10. Uptake Speed of uptake determined by blood/gas ratio
More blood solubility = > blood/gas ratio = slower uptake
Speed of uptake/elimination from brain is inversely R/T solubility.
Lower blood solubility means faster induction/recovery
Higher blood solubility means slower induction/recovery
Slower uptake leads to smaller FA/FI ratio
FA = Fraction of inhalation agent in alveolar gas
FI = Fraction of inhalation agent in inspired gas
FA/FI in 30mins is inversely related to blood solubility
Halothane with high solubility diffuses more from alveoli to blood
With high solubility alveolar partial pressure (FA/FI) builds up slowly    

11. Uptake Desflurane is poorly blood soluble:
Small quantities diffuse from alveoli to blood
FA/FI increases rapidly
Uptake is slow
Speed of onset is fast
Induction is fast

12. Uptake Isoflurane, Halothane, & Enflurane are highly blood soluble:
Alveolar uptake with high solubility agents is slow
Agents with high blood/gas ratio are highly blood soluble
Uptake by blood is fast/large
Speed of onset and FA/FI is slow
Great pulmonary circulation uptake
Prolonged induction

13. Uptake Agents with highest oil/gas ratio are: More lipid soluble
More potent
Have smaller MAC
The lower the MAC the greater the potency

14. Factors That Affect Brain Uptake
High blood solubility leads to slower brain uptake
Decreased cardiac output increases agents carried to brain
Increased alveolar ventilation speeds brain uptake
Increased inspired concentration speeds brain uptake
Blood flow controls tissue uptake

15. N2O N2 is 34X less soluble in blood than N2O
N2 is carried very poorly in blood
Gas diffusion is proportional to it's blood solubility (Fick's law)
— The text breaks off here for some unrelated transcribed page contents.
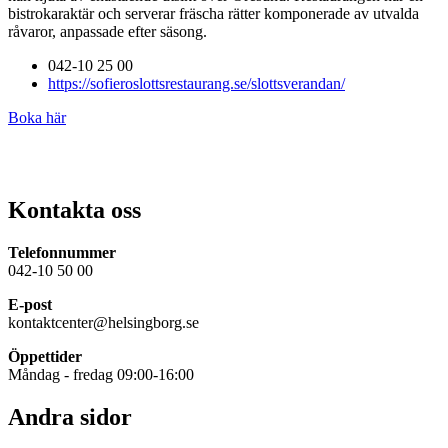
bistrokaraktär och serverar fräscha rätter komponerade av utvalda
råvaror, anpassade efter säsong.
042-10 25 00
https://sofieroslottsrestaurang.se/slottsverandan/
Boka här
Kontakta oss
Telefonnummer
042-10 50 00
E-post
kontaktcenter@helsingborg.se
Öppettider
Måndag - fredag 09:00-16:00
Andra sidor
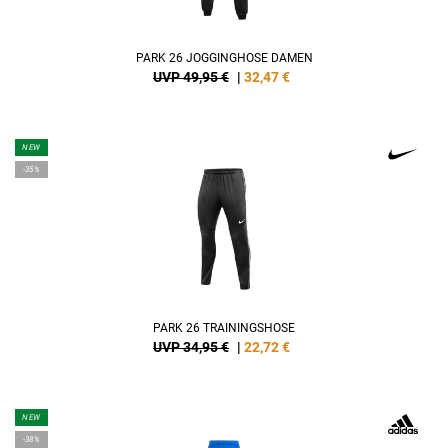
PARK 26 JOGGINGHOSE DAMEN
UVP 49,95 €
|
32,47
€
NEW
-35%
PARK 26 TRAININGSHOSE
UVP 34,95 €
|
22,72
€
NEW
-38%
16. Concentration Effect More N2O diffuse into blood than N2 diffuse out
N2O is 34X more soluble than N2
More N2O leaves the alveoli
Alveoli shrink in size
Alveolar concentration of N2O remains high
Fick's law of diffusion explains the concentration effect

17. Second Gas Effect
Increased uptake of volatile agent when given together with N2O
Fick's law also explains second gas effect

18. Dilutional Effect When N2O is turned off:
More N2O diffuse from blood to alveoli
Less N2 diffuse from alveoli to blood
Blood has limited capacity to hold N2(poor solubility)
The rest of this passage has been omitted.